Because Excel stores numbers as floating-point numbers it is necessary in java to format them back to the way they originally look in Excel. This is possible by reading the cell-format:
String cellStyle = sheetReader.getAttributeValue(null, "s");
if (cellStyle != null) {
// save the format of the cell for later use.
int styleIndex = Integer.parseInt(cellStyle);
XSSFCellStyle style = stylesTable.getStyleAt(styleIndex);
formatIndex = style.getDataFormat();
formatString = style.getDataFormatString();
if (formatString == null) {
// formatString could not be found, so it must be a builtin format.
formatString = BuiltinFormats.getBuiltinFormat(formatIndex);
}
}
...
// format the floating-point value
String xlsxValue = formatter.formatRawCellContents(
Double.parseDouble(value),
formatIndex,
formatString);
The above code does work well for me... but it gives me the numbers like they are originally formatted in Excel while running Excel in Germany Locale. Example for such numbers:
10,30
100.00.00,43
Now how can i reformat those numbers so that they can be fed to Java Double and Java BigDecimal?
Apache-POI seemingly does not provide Utility-Classes for this case, but how can the numbers be processed in java then?
I have hacked my way into poi to make this happen like this, but is there no other way?
// hack apache-poi classes that are private, so we can retrieve the 'format'
// which helps us to transform the formated value to the expected java-format
CellStyle style = new CellStyleHack(formatIndex, formatString);
Cell cell = new CellHack(Double.parseDouble(xlsxValue), style);
java.text.Format format = formatter.createFormat(cell);
if (format instanceof DecimalFormat) {
DecimalFormat decimalFormat = ((DecimalFormat) format);
char dSep = decimalFormat.getDecimalFormatSymbols().getDecimalSeparator();
char gSep = decimalFormat.getDecimalFormatSymbols().getGroupingSeparator();
String cSymbol = decimalFormat.getDecimalFormatSymbols().getCurrencySymbol();
// java always expects '.' as decimal seperator for BigDecimal and Double.
xlsxValue = xlsxValue.replace("" + gSep, "");
xlsxValue = xlsxValue.replace(dSep, '.');
if (cSymbol != null) {
xlsxValue = xlsxValue.replace(cSymbol, "").trim();
}
}
From Apache POI docs:
Cell.getNumericCellValue() should already return a double value.
For other formats, use DataFormatter class:
DataFormatter contains methods for formatting the value stored in an Cell.

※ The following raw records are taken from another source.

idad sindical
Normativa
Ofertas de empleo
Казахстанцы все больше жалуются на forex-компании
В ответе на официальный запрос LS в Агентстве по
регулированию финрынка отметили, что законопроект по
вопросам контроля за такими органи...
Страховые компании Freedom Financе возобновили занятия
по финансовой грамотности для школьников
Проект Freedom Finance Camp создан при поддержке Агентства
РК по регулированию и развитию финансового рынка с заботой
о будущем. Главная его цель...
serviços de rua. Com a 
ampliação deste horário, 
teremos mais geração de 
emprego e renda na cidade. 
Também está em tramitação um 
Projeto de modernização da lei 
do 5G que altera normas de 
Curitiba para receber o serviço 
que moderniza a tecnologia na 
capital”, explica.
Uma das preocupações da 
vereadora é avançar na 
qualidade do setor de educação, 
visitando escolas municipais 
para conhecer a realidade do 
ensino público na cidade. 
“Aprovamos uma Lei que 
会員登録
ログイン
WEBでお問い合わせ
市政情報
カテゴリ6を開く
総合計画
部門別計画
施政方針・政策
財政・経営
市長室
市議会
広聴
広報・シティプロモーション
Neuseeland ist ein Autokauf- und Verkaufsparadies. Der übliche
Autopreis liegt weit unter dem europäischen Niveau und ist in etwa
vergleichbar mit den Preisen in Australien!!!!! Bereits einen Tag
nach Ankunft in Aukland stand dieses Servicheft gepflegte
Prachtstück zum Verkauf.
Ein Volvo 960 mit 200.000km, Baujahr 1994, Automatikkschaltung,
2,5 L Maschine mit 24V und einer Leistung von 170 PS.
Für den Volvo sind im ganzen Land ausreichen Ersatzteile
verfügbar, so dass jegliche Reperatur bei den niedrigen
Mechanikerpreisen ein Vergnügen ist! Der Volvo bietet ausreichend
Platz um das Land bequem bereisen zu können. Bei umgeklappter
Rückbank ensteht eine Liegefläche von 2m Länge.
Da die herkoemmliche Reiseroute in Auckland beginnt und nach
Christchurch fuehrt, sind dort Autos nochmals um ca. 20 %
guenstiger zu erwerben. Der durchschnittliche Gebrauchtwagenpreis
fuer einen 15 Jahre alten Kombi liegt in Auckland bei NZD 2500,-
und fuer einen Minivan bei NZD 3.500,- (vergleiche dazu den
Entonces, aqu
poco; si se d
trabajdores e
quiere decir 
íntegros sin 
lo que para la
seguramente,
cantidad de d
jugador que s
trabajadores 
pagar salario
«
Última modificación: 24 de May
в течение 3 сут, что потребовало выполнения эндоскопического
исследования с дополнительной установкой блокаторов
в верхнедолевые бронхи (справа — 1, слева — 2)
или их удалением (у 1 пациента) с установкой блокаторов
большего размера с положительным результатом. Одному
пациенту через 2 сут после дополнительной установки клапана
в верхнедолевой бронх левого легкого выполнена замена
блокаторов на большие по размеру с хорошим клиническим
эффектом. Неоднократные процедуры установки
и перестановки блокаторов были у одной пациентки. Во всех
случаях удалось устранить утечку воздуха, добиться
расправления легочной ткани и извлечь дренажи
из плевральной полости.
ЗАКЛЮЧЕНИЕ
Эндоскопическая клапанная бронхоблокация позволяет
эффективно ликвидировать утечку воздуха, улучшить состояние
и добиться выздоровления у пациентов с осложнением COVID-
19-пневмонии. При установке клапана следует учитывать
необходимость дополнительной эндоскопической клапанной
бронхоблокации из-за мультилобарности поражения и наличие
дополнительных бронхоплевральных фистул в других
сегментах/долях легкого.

This can be useful for reports and GUI presentations when you need to display data exactly as it appears in Excel. Supported formats include currency, SSN, percentages, decimals, dates, phone numbers, zip codes, etc.

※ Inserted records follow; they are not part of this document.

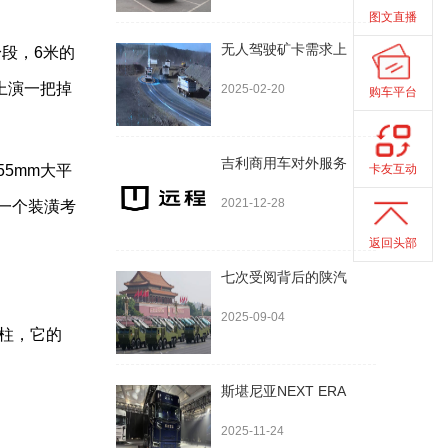
图文直播
无人驾驶矿卡需求上
身段，6米的
上演一把掉
2025-02-20
购车平台
吉利商用车对外服务
55mm大平
卡友互动
2021-12-28
一个装潢考
返回头部
七次受阅背后的陕汽
2025-09-04
砥柱，它的
斯堪尼亚NEXT ERA
2025-11-24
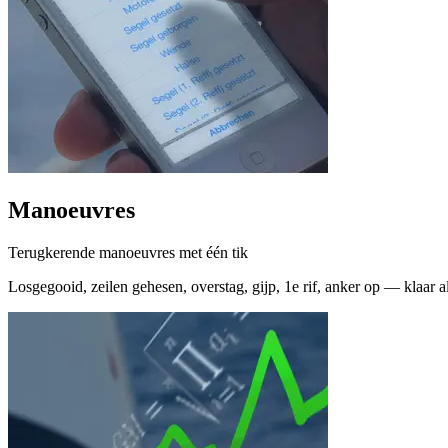
Manoeuvres
Terugkerende manoeuvres met één tik
Losgegooid, zeilen gehesen, overstag, gijp, 1e rif, anker op — klaar al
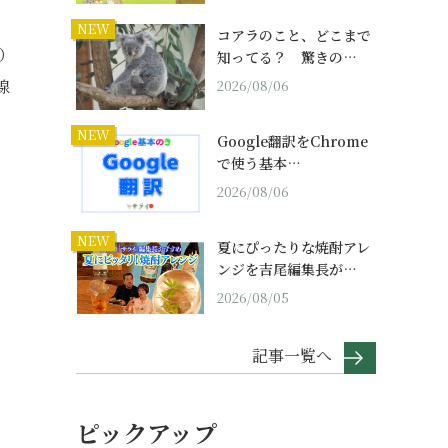
NEW
コアラのこと、どこまで
）
知ってる？ 驚きの…
線
2026/08/06
NEW
Google翻訳をChrome
で使う基本…
2026/08/06
NEW
夏にぴったりな焼酎アレ
ンジを吉尾編集長が…
2026/08/05
記事一覧へ
ピックアップ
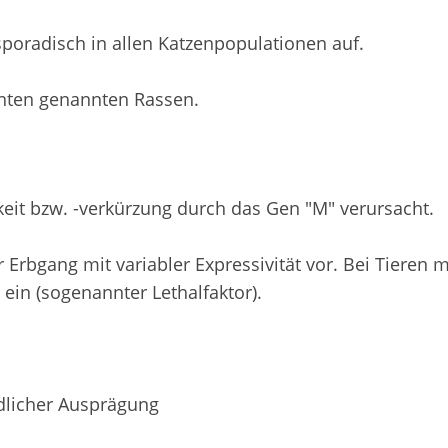
poradisch in allen Katzenpopulationen auf.
 unten genannten Rassen.
eit bzw. -verkürzung durch das Gen "M" verursacht.
rbgang mit variabler Expressivität vor. Bei Tieren m
ein (sogenannter Lethalfaktor).
dlicher Ausprägung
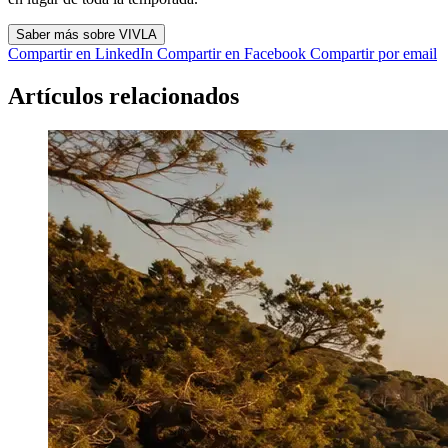
Saber más sobre VIVLA
Compartir en LinkedIn
Compartir en Facebook
Compartir por email
Artículos relacionados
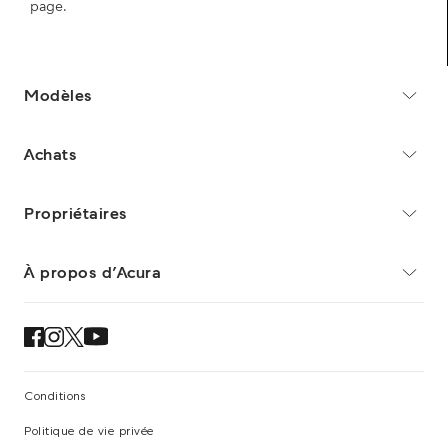
page.
Achetez un ensemble de quatre pneus Goodyear
sélectionnés et obtenez un rabais allant jusqu’à 80 $*.
PÉRIODE DE L’OFFRE DE RABAIS : Du 16 Mars au 30
Modèles
Juin 2026*.
Télécharger la circulaire (PDF)
Achats
Propriétaires
Pirelli – Remise sur les pneus de
printemps – Remise postale d'été
À propos d’Acura
prolongée jusqu'au 14 juin
Achetez un ensemble de quatre pneus Pirelli
sélectionnés et obtenez un rabais allant jusqu’à 100 $*.
PÉRIODE DE L’OFFRE DE RABAIS : Du 01 Mars au 14 juin
Conditions
2026*.
Politique de vie privée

When using XSSF SAX Event API, you don't have that kind of access but fortunately there's a code sample at
https://svn.apache.org/repos/asf/poi/trunk/src/examples/src/org/apache/poi/xssf/eventusermodel/XLSX2CSV.java
that shows how to retrieve the numeric / formatted string value of a cell by implementing the SheetContentsHandler interface and overriding its cell, startRow, endRow, etc. methods (in the example, look for the XLSX2CSV.SheetToCSV.cell(...) method.
Hope this helps.
With help of @AxelRichter following solution now solves my problem:
// we must use Locale.US, because we want to make sure that the DataFormatter will
// always product "." as decimal-separator and "," as thousands-separator.
this.formatter = new DataFormatter(Locale.US);
// format the floating-point value
String xlsxValue = formatter.formatRawCellContents(
Double.parseDouble(value),
formatIndex,
formatString);
// xlsxValue may contain format-symbols, which we need to remove...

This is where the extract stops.